Project Team Members:
- Alessio Valentini
- Cody Aldaz
- Samuel Pavelites
- Keiran Thompson
- Todd Martinez
# WATOC 2022 Abstract:
Chemical reaction data is needed for reaction outcome and retrosynthesis predictions. The commonly used database is the USPTO database parsed by Dereck Lowe in 2016. However, the parsed data is not categorized and contains many errors. Herein, we categorize the parsed data using a template-based subgraph isomorphism procedure and an extensive library of templates [1]. We have successfully categorized ~600,000 parsed reactions. The categorization is highly informative about what types of reactions are most popular and useful and we have the associated reaction data including the conditions, sequences, and possible side reactions. Furthermore, the reactions that are found are a refined subset because there appears to be no missing atoms or inexplicable chemistry (our calculation is stoichiometric and is pattern matched against known reactions).
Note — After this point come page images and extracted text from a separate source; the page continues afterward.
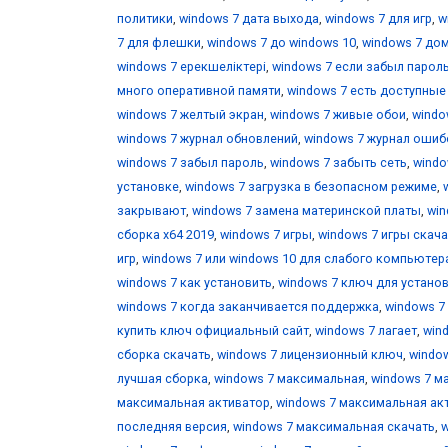
политики
,
windows 7 дата выхода
,
windows 7 для игр
,
w
7 для флешки
,
windows 7 до windows 10
,
windows 7 до
windows 7 ерекшеліктері
,
windows 7 если забыл парол
много оперативной памяти
,
windows 7 есть доступны
windows 7 желтый экран
,
windows 7 живые обои
,
windo
windows 7 журнал обновлений
,
windows 7 журнал ошиб
windows 7 забыл пароль
,
windows 7 забыть сеть
,
windo
установке
,
windows 7 загрузка в безопасном режиме
,
закрывают
,
windows 7 замена материнской платы
,
win
сборка x64 2019
,
windows 7 игры
,
windows 7 игры скача
игр
,
windows 7 или windows 10 для слабого компьютер
windows 7 как установить
,
windows 7 ключ для устано
windows 7 когда заканчивается поддержка
,
windows 7
купить ключ официальный сайт
,
windows 7 лагает
,
win
сборка скачать
,
windows 7 лицензионный ключ
,
windo
лучшая сборка
,
windows 7 максимальная
,
windows 7 м
максимальная активатор
,
windows 7 максимальная ак
последняя версия
,
windows 7 максимальная скачать
,
w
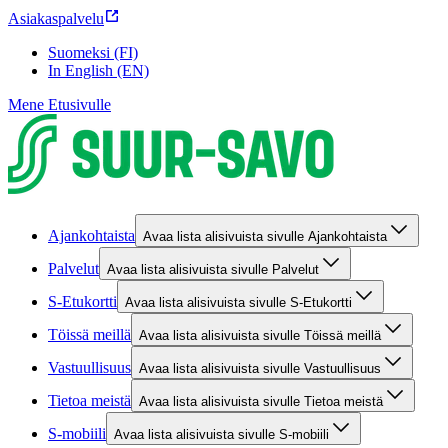
Asiakaspalvelu
Suomeksi (FI)
In English (EN)
Mene Etusivulle
Ajankohtaista
Avaa lista alisivuista sivulle Ajankohtaista
Palvelut
Avaa lista alisivuista sivulle Palvelut
S-Etukortti
Avaa lista alisivuista sivulle S-Etukortti
Töissä meillä
Avaa lista alisivuista sivulle Töissä meillä
Vastuullisuus
Avaa lista alisivuista sivulle Vastuullisuus
Tietoa meistä
Avaa lista alisivuista sivulle Tietoa meistä
S-mobiili
Avaa lista alisivuista sivulle S-mobiili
Lastly, analysis of the reaction networks calculated for the parsed USPTO data provides information on the reliability of templates for molecule generation. The templates that successfully lead to the expected USPTO product more often than they fail are more reliable for molecule generation than those that rarely lead to an expected product but apply many times. Using this strategy, we have generated millions of new molecules one synthetic step from purchasable. Overall, the reaction classifications, associated data and pool of new molecules is highly valuable for computer aided synthesis planning. Future work will seek to leverage this data in machine learning and high-throughput data applications.